Infine il traguardo, il punto d’arrivo (o di partenza?) alla Galleria Contini. E prima? Quante delusioni, quali ostacoli, quante porte in faccia?

“Critiche, biasimi li abbiamo avuti tutti; è successo anche a me, ovvio. Poi gli amici, i familiari, le persone a cui tieni ti danno la forza di insistere, di credere. Ecco la parola giusta, il verbo: credere. Credere in sé stessi, nel valore del proprio lavoro. Crederci anche quando qualcuno tenta di farti cambiare idea e appoggiarsi, viceversa, a chi mostra interesse per le tue “produzioni”. E si torna ai Contini, amici di famiglia da tempo immemorabile. Mostrai a Stefano alcuni scatti fatti in Etiopia; lui mi disse: tornaci, fanne degli altri, vedo se riesco a farti fare una mostra…”. Tornai in Africa, gli mostrai le nuove foto e lui, secco, disse: “Ok, facciamola”. Ha voluto credere in me ma, soprattutto, ho voluto crederci io”.

L’arte, da che mondo è mondo, non è un lavoro fine a sé stesso: serve per comunicare. Tu ci riesci?

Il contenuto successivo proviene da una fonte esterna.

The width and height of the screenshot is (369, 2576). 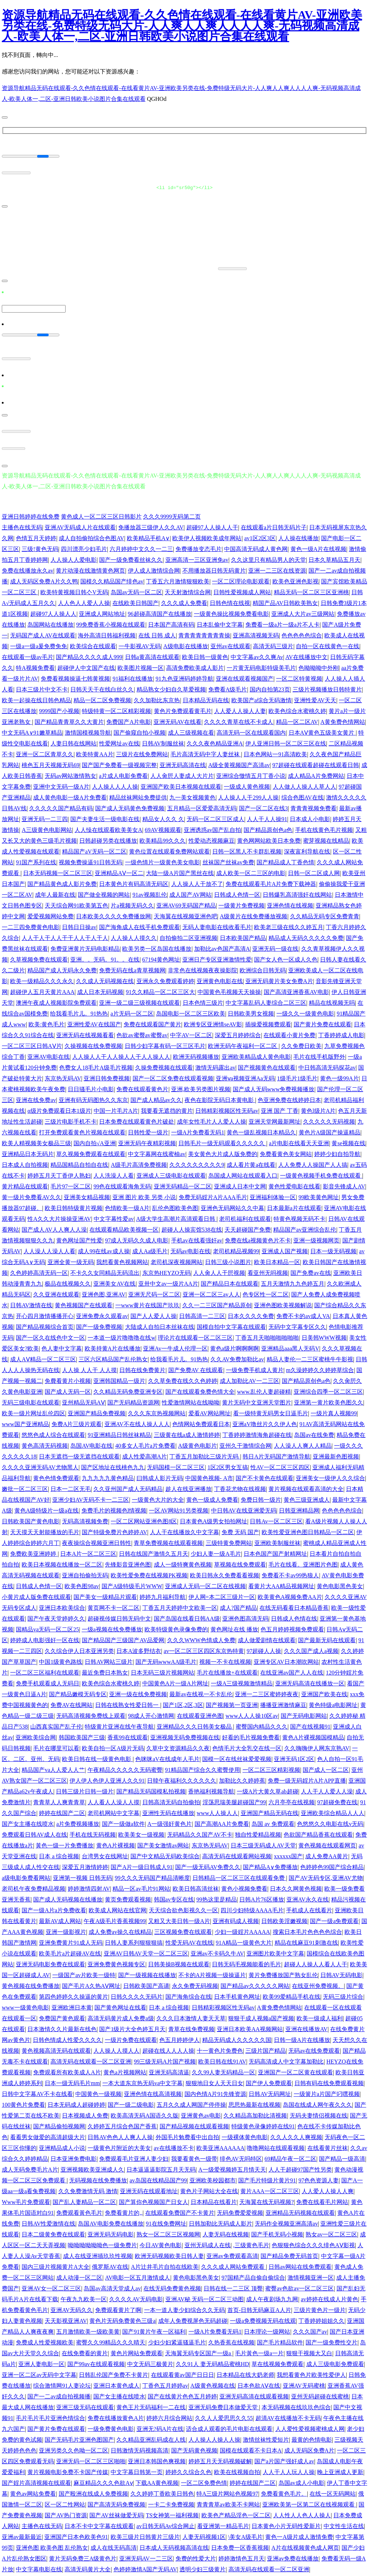 I want to click on A片辻井毛片自拍在线欧美, so click(x=165, y=2266).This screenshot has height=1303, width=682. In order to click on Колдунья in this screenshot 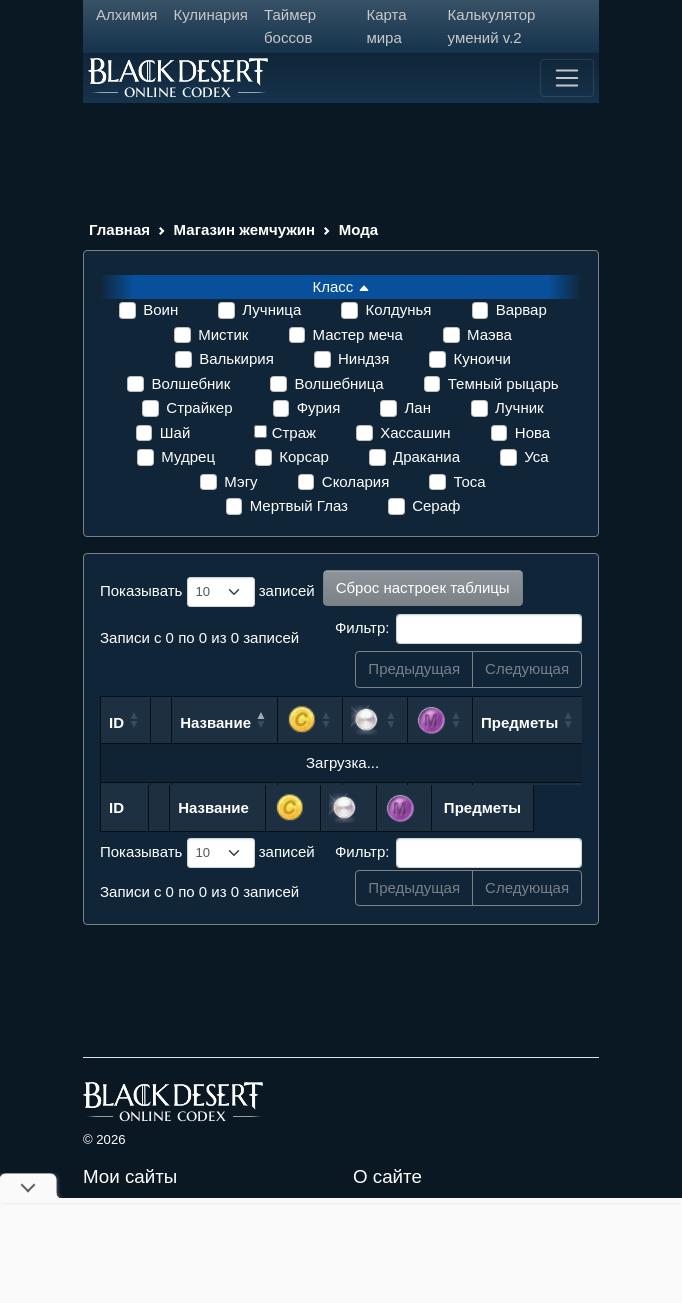, I will do `click(398, 309)`.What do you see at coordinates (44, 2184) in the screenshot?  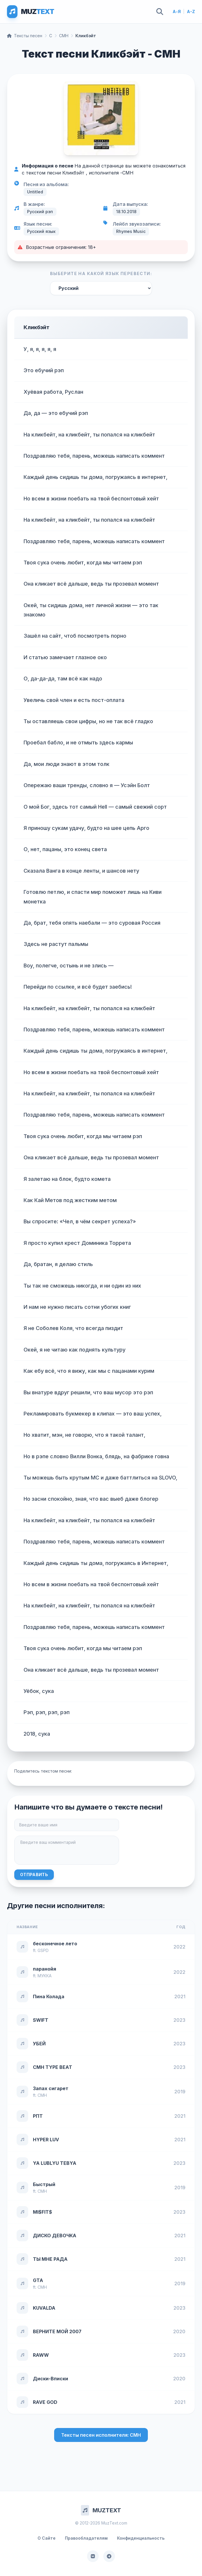 I see `Быстрый` at bounding box center [44, 2184].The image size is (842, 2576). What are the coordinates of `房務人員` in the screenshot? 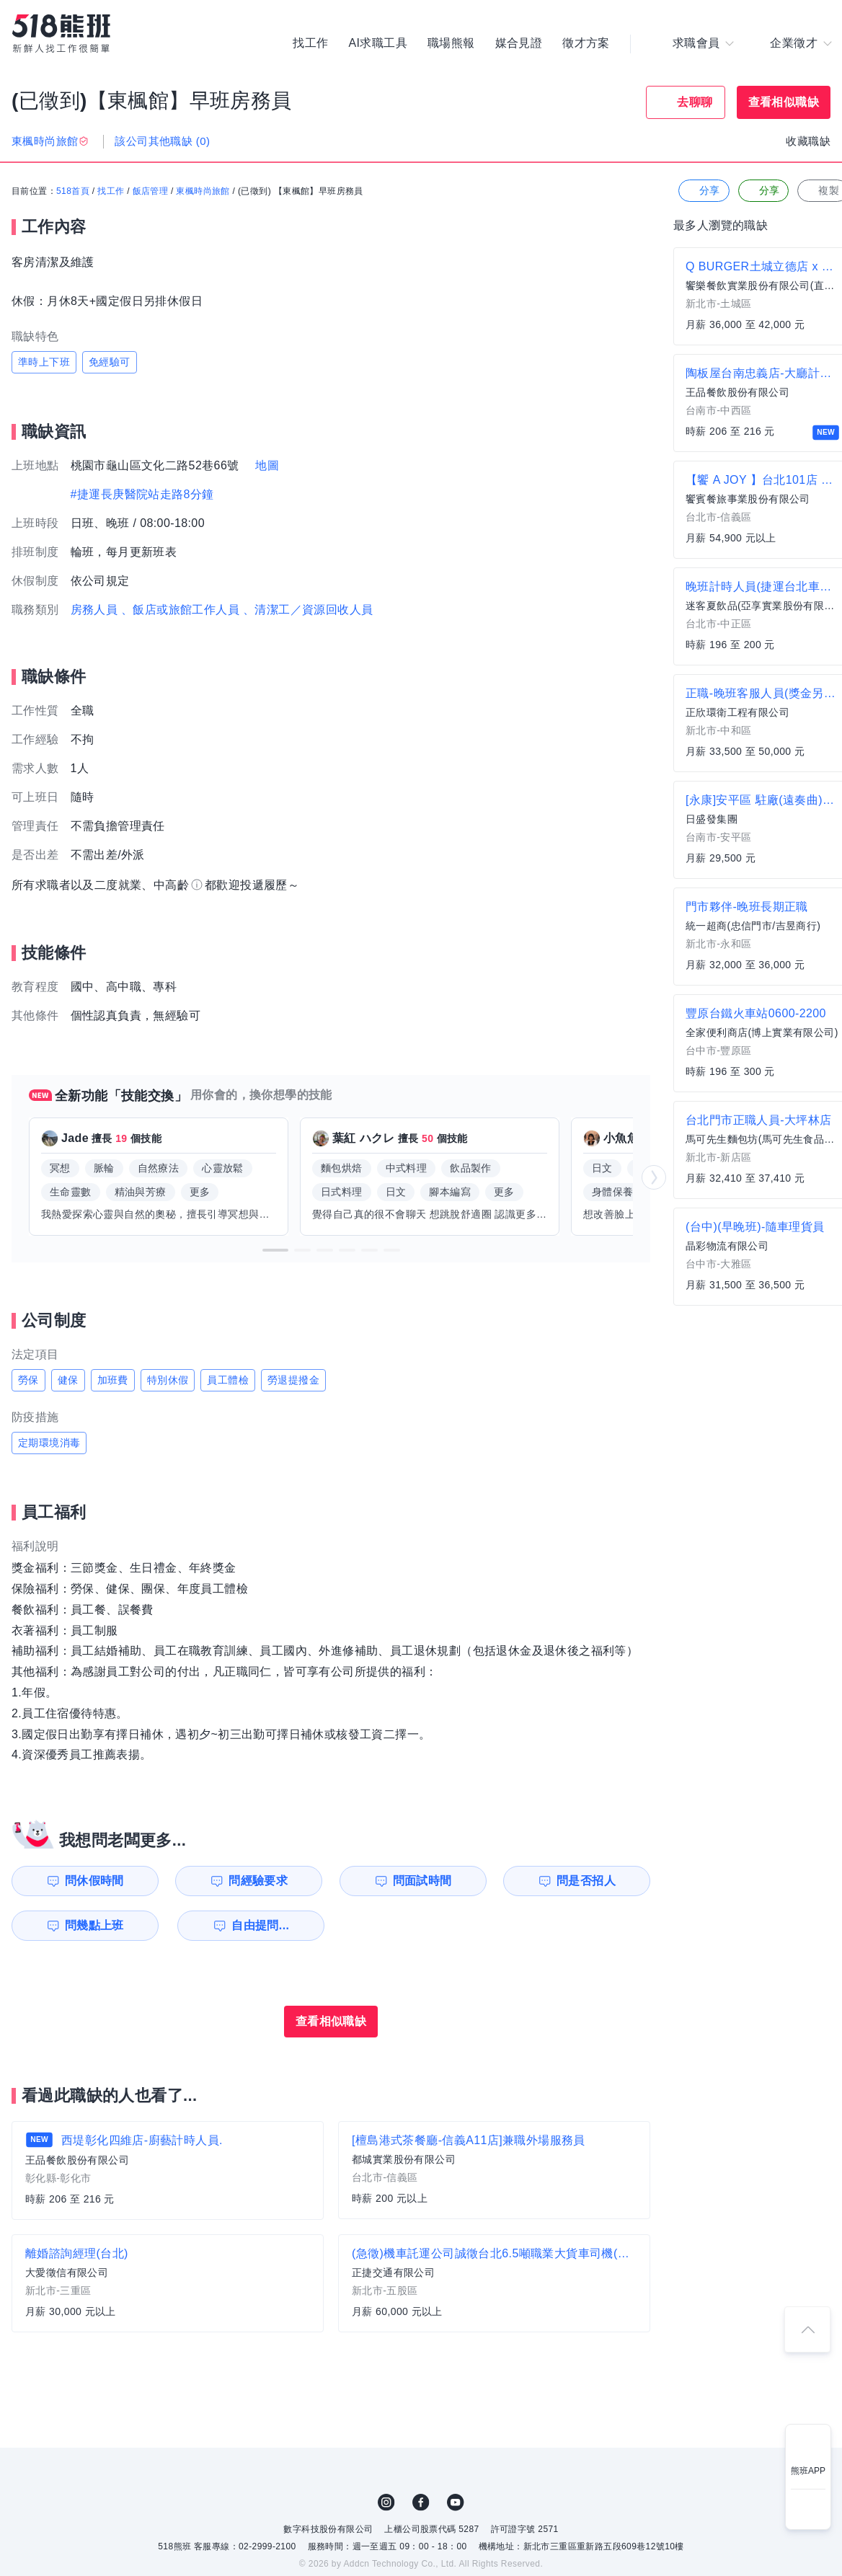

“Son convinto di sì. Comunicare, stimolare, accendere una discussione. Anche un diverbio, perché no? Siamo di nuovo alle “Conversation”, che devono essere accese, durature, ricche di nuovi spunti. E ora, per unire la mia passione per la fotografia con quella per l’arte propriamente intesa, scultura in primis, ho realizzato dei busti in gesso su cui “spalmare” le mie foto. Un modo per dare maggiore vita, maggiore forza e fisicità alle immagini, e alle… conversazioni!”.

L’arte, volenti o nolenti è anche prezzi che salgono e scendono, artisti che “esplodono” e altri che si… deprezzano. In una parola: mercato. A seguire, la concorrenza. Qual è il tuo approccio a tutto questo?

“Non bisogna avere paura, mai farsi sovrastare dalle classifiche, dalla corsa al “primo posto”. La concorrenza e il mercato ci sono, ci saranno sempre, e io continuerò’ a fare le mie Conversazioni”.

Come e dove ti vedi tra dieci anni?

“Ancora e sempre a fare quello che faccio; spero, però, di implementare sempre più le mie foto in “3D” con nuovi materiali ed idee”.

Un consiglio ai tuoi coetanei che vogliano intraprendere un percorso artistico?

“Vivere la vita ogni giorno; nessun giorno va mai “scartato”, buttato via. Lavorare al massimo, con perseveranza, senza farsi abbattere dalle “porte chiuse”. Prima o poi arriveranno quelle socchiuse e quelle spalancate: troverete qualcuno che crede nel vostro lavoro, nelle vostre creazioni e vi spingerà per spiccare il grande salto”.